[Exercise details]: Return, from the data that follows, each line that holds the word "number".
*** Opening of Supplied material ***
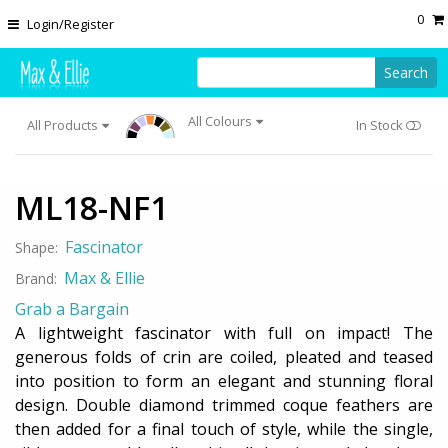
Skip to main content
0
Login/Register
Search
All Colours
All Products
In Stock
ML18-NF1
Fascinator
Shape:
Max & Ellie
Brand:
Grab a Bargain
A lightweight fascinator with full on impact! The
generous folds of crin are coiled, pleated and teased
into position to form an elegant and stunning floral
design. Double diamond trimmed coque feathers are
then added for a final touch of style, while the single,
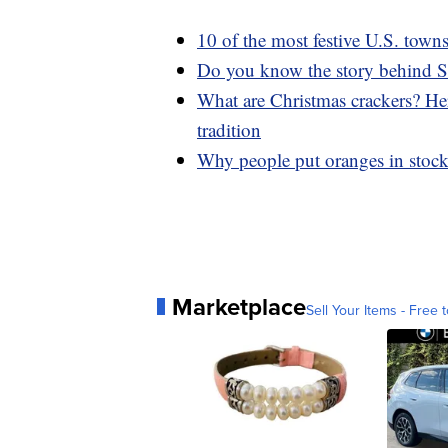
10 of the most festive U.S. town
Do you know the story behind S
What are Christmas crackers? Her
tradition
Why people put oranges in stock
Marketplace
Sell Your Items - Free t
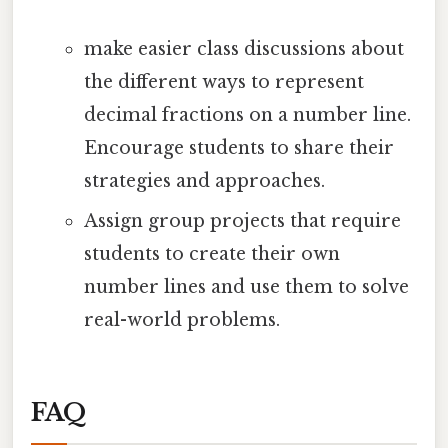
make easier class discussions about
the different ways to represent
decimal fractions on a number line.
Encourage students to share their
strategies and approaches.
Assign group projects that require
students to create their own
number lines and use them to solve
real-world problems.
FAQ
*** Close of Supplied material ***
*** Opening of Supplied material ***
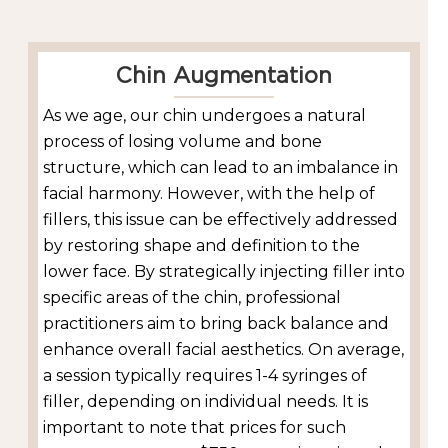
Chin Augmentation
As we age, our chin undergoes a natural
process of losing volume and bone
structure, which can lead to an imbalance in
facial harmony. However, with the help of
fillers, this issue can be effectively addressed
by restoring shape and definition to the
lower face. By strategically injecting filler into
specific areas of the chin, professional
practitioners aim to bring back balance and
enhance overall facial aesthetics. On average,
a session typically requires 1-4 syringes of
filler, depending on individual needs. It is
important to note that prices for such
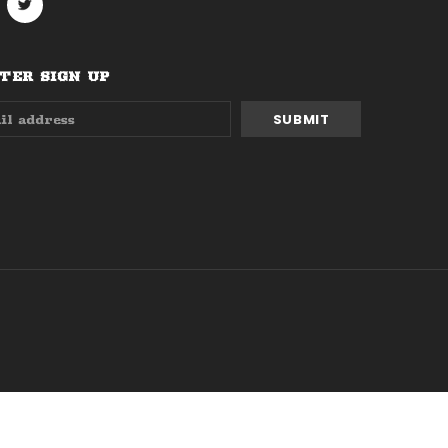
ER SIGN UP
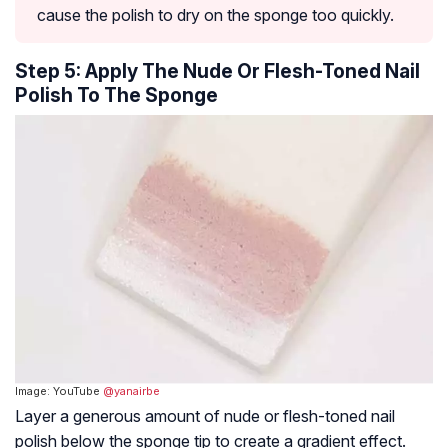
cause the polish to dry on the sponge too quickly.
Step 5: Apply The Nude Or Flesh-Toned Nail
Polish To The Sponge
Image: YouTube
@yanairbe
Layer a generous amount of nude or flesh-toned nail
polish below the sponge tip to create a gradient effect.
*** Close of Supplied material ***
*** Opening of Supplied material ***
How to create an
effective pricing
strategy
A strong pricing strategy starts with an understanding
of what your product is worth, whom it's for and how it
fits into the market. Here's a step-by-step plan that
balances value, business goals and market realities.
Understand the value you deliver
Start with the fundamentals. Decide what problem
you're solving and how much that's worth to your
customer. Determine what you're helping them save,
*** Close of Supplied material ***
[Answer box]:
decimal fractions on a number line.
number lines and use them to solve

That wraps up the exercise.